Sevgilinin kıymetini bil ve bunu her fırsatta göster. Değersiz bir hediye gibi muamele etme sakın.

Evlilikten sonra kendini kapıp koyverme. Vücuduna iyi bak ve giyimine dikkat et. Paçavraya çevirme kendini.

Sevgilin senin ne annen ne de baban gibi olabilir. Ancak kendisi gibi olabilir. Onu kendisi olduğu için sev. Annenle veya babanla falan karşılaştırma saçmalığını yapma.

Sevgilinin kıymet verdiklerine kıymet ver. Sakın kızgınlık sırasında sevgilinin diplomasını falan tuvalette kağıt olarak kullanmaya kalkma. Bu kullanma sevgiyi tuvalet kağıdına dönüştürür. Kızgınlıkla intikam almak için eşinin kişiliğine ve önem verdiği şeylere hakaret etme sakın, çünkü bunları tamir edemezsin sonra. Bu da sevgiyi yaralar.

Şikayet etme yerine İstemesini bil. Sevdiğinden birşey istiyorsan veya arzuladığın, yapmak istediğin birşey varsa, sevişme ve seks dahil, bunu eşine normal bir yolla ifade et. Eşinin senin arzularını, isteklerini, beklentilerini tahmin etmesini bekleme. Bu tür beklenti çoğunlukla sakat bir beklentidir ve sorunlar doğurmaya gebedir. Şikayeti, kaçınılmazsa et.

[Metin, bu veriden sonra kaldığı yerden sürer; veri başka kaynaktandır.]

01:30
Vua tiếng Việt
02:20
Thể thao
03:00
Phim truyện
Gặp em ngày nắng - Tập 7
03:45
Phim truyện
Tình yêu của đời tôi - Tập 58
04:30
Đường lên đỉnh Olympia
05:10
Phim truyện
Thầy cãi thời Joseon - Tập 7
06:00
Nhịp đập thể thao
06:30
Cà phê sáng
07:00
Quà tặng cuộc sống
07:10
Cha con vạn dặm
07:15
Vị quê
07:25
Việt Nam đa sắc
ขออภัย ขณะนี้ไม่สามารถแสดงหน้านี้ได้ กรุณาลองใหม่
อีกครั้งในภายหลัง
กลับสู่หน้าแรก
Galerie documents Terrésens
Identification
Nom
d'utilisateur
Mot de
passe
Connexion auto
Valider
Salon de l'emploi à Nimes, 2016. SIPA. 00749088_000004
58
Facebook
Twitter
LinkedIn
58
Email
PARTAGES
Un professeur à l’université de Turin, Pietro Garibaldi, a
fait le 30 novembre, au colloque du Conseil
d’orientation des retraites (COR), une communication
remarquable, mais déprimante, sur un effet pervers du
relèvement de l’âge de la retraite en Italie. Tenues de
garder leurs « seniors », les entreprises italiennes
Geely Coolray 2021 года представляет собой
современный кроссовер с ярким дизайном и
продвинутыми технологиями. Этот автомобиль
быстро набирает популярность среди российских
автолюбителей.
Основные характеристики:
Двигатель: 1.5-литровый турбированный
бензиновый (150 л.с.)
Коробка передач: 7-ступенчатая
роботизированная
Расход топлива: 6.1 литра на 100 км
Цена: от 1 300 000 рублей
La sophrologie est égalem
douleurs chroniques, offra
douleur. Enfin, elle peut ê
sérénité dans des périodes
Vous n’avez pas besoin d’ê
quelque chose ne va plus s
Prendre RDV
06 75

Fakat şikayeti intikam ve kafa ütüleme için kullanma, bir probleme çözüm için kullan. Hoşnutsuzluğunu ifade için kullanabilirsin. Ve amaç soruna çözüm arama olmalı, kaynana zırıltısı değil. En iyisi şikayet yerine, konuşma ve anlaşmayı öğrenmek daha faydalıdır.

Dinlemesini öğren. Ne denli kızgın olursan ol, dinlemeyi öğrenmelisin. Dinlediğini göster, zart diye eşinin sözünü kesme, bağırıyor bile olsa. İki kafadan iki ses aynı anda çıkarsa rezalet çıkar. Derdin ne: sorun çözmek mi yoksa sorun yaratmak mı?

Sahiplik diğer kişi üzerinde hak iddia eden bencil edepsizliktir. Ne sevmek ne de evlilik bir insanı diğer insana sahip yapar. Sahiplik edepsizliğini bırakıp kişiliğe hürmet eden sevgiyi öğrenmek gerek.

Mutlu evlilik için içindeki kıskançlığı yenmek ve idare etmek zorundasın. Kıskançlık akrep gibi sevgiyi sokar ve öldürür. Eğer sevdiğin kişiyi avucunun içinde tutmak istiyorsan, kaçırmaktan korkuyorsan, kontrol etmek istiyorsan en etken yol sevgi ve ilgi göstermektir. Fakat asla kölece (veya sahip gibi) bir tavırla değil!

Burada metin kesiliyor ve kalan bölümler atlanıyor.